Ah but Moe, as noted above, we do bill for these activities when they are meaningful, when we can actually prove that they provided value. Our system is desinged around all the best prinpiples of capitalism and incentives.
If I or my staff take the great strategic thoughts from our heads and capture them in a meaningful way (typically pdf mark-up for all to review and see, and to refresh my memory down the line), then as clearly stated above it is billable. What we don't charge for is thinking about things and ...well.. simply thinking about things like too many lawyers do. We don't charge for simply reading, since that is hardly thinking and provides very little value to the client in and of itself (contrary to your premise). How much brain power does it really take to read a transmittal letter with something you already know about? Can you really justify billing a client for so little brain power?
We all have way too many things going on in our life to remember hardly anything we thought a month ago. And even if it were engaged in very smart thinking, such thinking is meaningless unless it is captured, re-used and leveraged down the line. A thought, no more how good, is worthless if it is not shared with your team, including your client. And that thought’s worth to you in handling the case lasts only as long as you remember it. Will you deduct it from your bill when you can no longer state your great lawyer thoughts again exactly as you thought them and identify exactly where they came from and where they belong?
I would suggest that you are providing meager value with thoughts that are never documented or, if they are captured, sent to a file somewhere where they are rarely reviewed. But my guess Moe is that you do mark-up your documents most of the time. You sound like a good attorney.
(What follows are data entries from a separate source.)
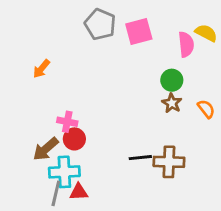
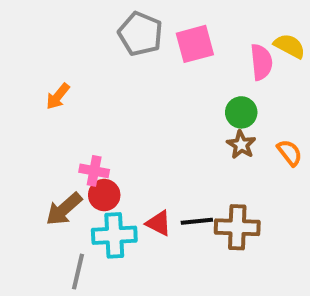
cyan cross: (64, 172) -> (114, 235), moved
red triangle: (79, 192) -> (159, 223), moved, turned 30

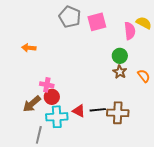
orange arrow: (58, 96) -> (29, 48), turned 56

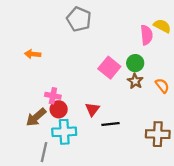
pink square: (97, 22) -> (109, 68), moved, turned -36
red triangle: (79, 111) -> (92, 109), moved, turned 40
brown cross: (118, 113) -> (158, 134), moved

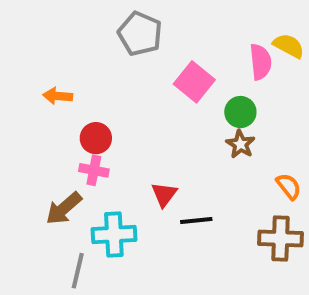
pink square: (109, 68) -> (194, 82), moved
orange semicircle: (162, 86) -> (289, 186), moved
red circle: (59, 109) -> (96, 138), moved

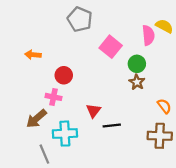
red circle: (96, 138) -> (64, 75), moved
gray line: (78, 271) -> (44, 154), turned -36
So my guess is that you do leverage your previously documented thoughts as part of your process. If you never charged one of your clients for reading without capturing knowledge, my guess is that you would still capture most of your time Moe. But if you adopted the smae policy as our firm, you would also be a better lawyer because you would have created an incentive to increase the amount of meaningful, as opposed to merely billable, work you do on a file.
Many lawyers charge huge sums for reading discovery responses, or reading and taking notes which they never refer to again. And even if they do take notes, one has to wonder whether those notes are really available to everyone else on the team? If not, there are of far less value that the lawyer is billing to the client.
We have created a billing system that encourages smart, strategic thinking and mandates that it is documented in a meaningful way, which can be captured, easily viewed and easily reviewed. This is where technology (knowledge management tools) can improve on the paper file method of working up a case. I can find any document and see any thought I had about it within seconds (or at most minutes), without leaving my desk. I can access them while I have the expert, client, other lawyer on the phone. I can do all this without needing or bothering my secretary. I can share every great and valuable thought I ever had about a document with my virtual law clerks and paralegals without any additional effort beyond my single billing event on initial mark-up.
I only ask, whose system creates the better incentives for workers? And whose system is really providing value to the client?